I thought she looked familiar too so I searched and found her. She is Nora Zehetner. The most popular shows she has been on are Grey's Anatomy and Heroes. I remember first seeing her on Everwood.

http://www.imdb.com/name/nm0954253/


----------



## Bob Coxner (Dec 1, 2004)

What was with the pixellating the face of the dead older girl? They did it again later in a wide shot of her lower body on the bed. Were we supposed to believe this was news footage or a documentary film like The Office? Did they use an extra and forget to get her to sign a release?


----------



## markz (Oct 22, 2002)

Bob Coxner said:


> What was with the pixellating the face of the dead older girl? They did it again later in a wide shot of her lower body on the bed. Were we supposed to believe this was news footage or a documentary film like The Office? Did they use an extra and forget to get her to sign a release?
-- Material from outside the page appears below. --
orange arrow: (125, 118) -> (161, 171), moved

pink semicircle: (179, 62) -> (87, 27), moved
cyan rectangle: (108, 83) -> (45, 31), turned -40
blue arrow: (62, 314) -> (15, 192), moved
Yeah, that was weird. With the lower body, I assumed she was supposed to be nude, but I couldn't figure out why they pixelated the face.


----------



## LlamaLarry (Apr 30, 2003)

Yeah, I was about the ask the same question. Was totally weird, since they showed the other dead kid is wasn't "dead kid" they were blurring or since they showed the mom it was just "dead person". Really pulled me out of the story.
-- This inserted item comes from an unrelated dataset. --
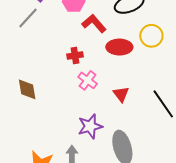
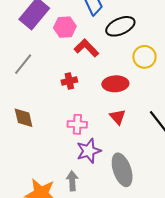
gray line: (28, 18) -> (23, 64), moved
red ellipse: (119, 47) -> (115, 84), moved
pink cross: (88, 80) -> (77, 124), moved, turned -30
I totally hate the short haired blonde wife and have since S1.


----------



## Kamakzie (Jan 8, 2004)

LlamaLarry said:


> I totally hate the short haired blonde wife and have since S1.


Agreed.. Can't stand her..


----------



## RonDawg (Jan 12, 2006)

Bob Coxner said:


> What was with the pixellating the face of the dead older girl?
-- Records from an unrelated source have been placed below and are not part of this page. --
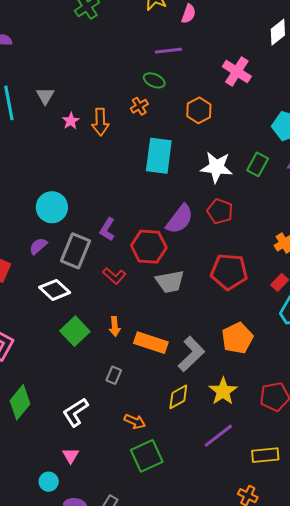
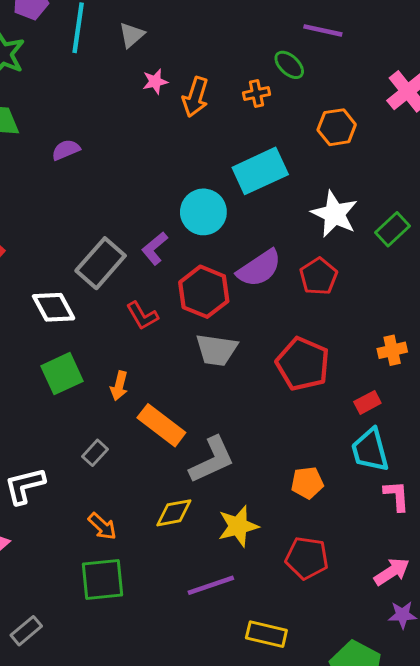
cyan rectangle: (159, 156) -> (260, 171), turned 39
cyan circle: (52, 207) -> (203, 212), moved
purple semicircle: (38, 246) -> (66, 150), moved
orange pentagon: (237, 338) -> (307, 483), moved, size x0.7

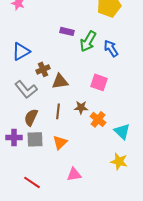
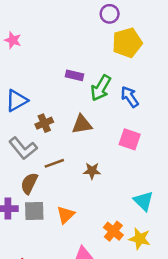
brown triangle: (60, 81) -> (82, 124), moved
pink square: (99, 82) -> (130, 139), moved
brown line: (58, 111) -> (54, 163), moved, turned 63
orange cross: (98, 119) -> (113, 231), moved

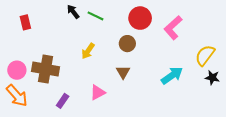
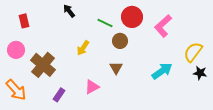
green line: (95, 16) -> (105, 23), moved
brown cross: (46, 69) -> (43, 65), turned 30
pink circle: (17, 70) -> (16, 50), moved

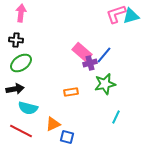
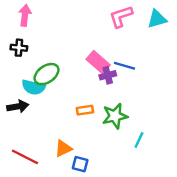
pink L-shape: (116, 14) -> (121, 17), moved
blue line: (104, 55) -> (124, 66), turned 66
green ellipse: (21, 63) -> (47, 74), moved
green star: (105, 84) -> (115, 116), moved
cyan semicircle: (28, 108) -> (33, 87), moved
I think they were trying to imply that her face was so badly mutilated, it couldn't be shown on TV.


----------



## RonDawg (Jan 12, 2006)

LlamaLarry said:


> I totally hate the short haired blonde wife and have since S1.


Yeah, she reminds me of my former patrol partner's ex-wife. Total psycho.


----------



## spikedavis (Nov 23, 2003)

I hate her too. Completely unlikable.


----------



## LlamaLarry (Apr 30, 2003)

I am not even clear what her character is supposed to be adding to the show? 

If the intent is to make her so unlikeable that when her husband finally snaps and smacks her around that we cheer and than are supposed to feel shamed by our misogyny, then job well done.


----------



## RonDawg (Jan 12, 2006)

Well the producers wanted a show that was accurate in its portrayal of cops, and it seems like at least one in every department has an ex-wife, current or future, that is a complete nutjob and will do her best to try to ruin her husband's career.


----------



## DevdogAZ (Apr 16, 2003)

Looks like the ratings for the second new episode were not great, down 30% in adults 18-49 from the previous week to a 0.7 ratings. That's not a good sign for the show, especially given the cost. I wouldn't get too attached if I were you.


----------